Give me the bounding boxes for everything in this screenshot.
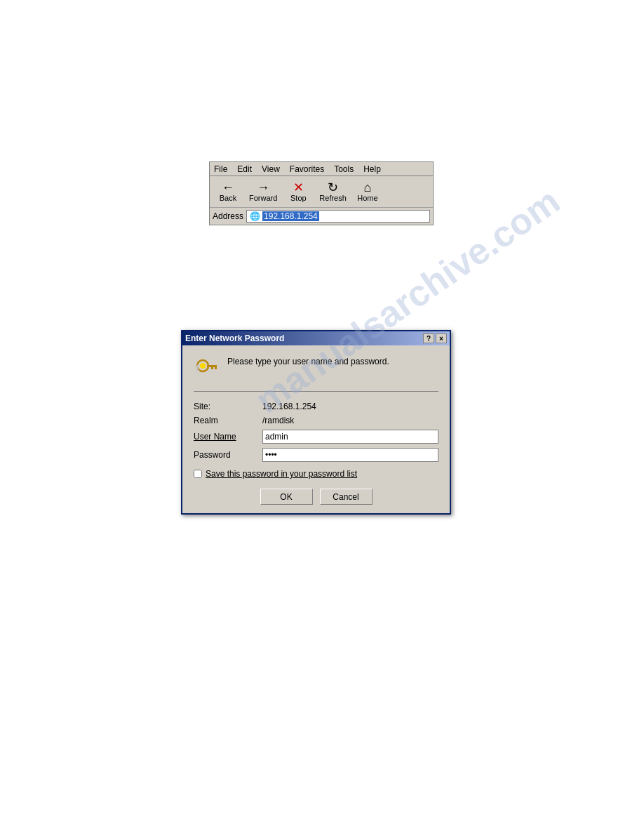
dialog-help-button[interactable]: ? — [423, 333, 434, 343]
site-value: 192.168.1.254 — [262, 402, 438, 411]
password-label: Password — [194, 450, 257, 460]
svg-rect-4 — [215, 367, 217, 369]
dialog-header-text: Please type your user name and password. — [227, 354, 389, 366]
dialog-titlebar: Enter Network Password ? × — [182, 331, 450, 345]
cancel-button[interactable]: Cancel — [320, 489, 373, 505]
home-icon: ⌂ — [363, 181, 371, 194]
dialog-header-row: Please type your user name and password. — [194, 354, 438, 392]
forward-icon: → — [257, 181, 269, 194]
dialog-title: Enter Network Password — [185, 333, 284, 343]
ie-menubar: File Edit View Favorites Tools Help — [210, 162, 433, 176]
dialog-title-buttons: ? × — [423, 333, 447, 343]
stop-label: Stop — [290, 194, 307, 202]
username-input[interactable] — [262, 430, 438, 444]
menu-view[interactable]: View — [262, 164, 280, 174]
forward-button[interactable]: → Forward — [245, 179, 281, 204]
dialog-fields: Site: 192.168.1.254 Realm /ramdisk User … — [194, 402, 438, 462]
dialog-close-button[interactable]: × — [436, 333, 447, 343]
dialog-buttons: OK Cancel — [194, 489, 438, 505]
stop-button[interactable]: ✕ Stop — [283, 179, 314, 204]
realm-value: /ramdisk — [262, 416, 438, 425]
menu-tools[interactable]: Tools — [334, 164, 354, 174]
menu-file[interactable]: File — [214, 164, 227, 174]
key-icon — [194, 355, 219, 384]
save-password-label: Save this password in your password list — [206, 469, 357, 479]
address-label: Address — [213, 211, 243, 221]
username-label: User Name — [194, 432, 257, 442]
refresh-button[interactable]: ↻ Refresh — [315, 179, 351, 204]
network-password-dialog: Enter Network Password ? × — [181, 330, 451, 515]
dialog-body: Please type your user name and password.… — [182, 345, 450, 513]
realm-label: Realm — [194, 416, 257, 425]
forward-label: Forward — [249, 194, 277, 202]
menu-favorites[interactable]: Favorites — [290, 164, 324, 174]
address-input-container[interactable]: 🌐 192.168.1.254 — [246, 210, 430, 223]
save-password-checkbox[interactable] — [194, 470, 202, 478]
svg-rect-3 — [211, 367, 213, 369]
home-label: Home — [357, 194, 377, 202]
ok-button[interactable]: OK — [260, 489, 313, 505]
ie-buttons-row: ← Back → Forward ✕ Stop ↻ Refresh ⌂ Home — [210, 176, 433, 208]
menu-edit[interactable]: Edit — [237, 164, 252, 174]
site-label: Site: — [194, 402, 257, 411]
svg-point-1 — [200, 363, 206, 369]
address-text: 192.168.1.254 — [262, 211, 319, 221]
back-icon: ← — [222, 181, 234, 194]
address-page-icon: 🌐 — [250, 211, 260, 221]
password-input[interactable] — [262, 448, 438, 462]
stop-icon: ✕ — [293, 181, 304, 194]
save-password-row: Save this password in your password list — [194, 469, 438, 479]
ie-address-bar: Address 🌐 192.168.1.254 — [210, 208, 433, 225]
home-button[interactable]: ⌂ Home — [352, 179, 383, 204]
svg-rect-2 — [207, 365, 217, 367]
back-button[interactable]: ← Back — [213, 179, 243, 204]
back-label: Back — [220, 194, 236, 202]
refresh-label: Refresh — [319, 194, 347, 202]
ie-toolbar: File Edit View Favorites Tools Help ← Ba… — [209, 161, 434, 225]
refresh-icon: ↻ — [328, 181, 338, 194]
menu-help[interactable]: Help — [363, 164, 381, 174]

***

» **WHAT THE TASK REQUIRES**
Check every line of the records above for the string "ramdisk". Copy those that hold it.

» **SOLUTION TO THIS PROBLEM**
dialog-fields: Site: 192.168.1.254 Realm /ramdisk User … — [194, 402, 438, 462]
realm-value: /ramdisk — [262, 416, 438, 425]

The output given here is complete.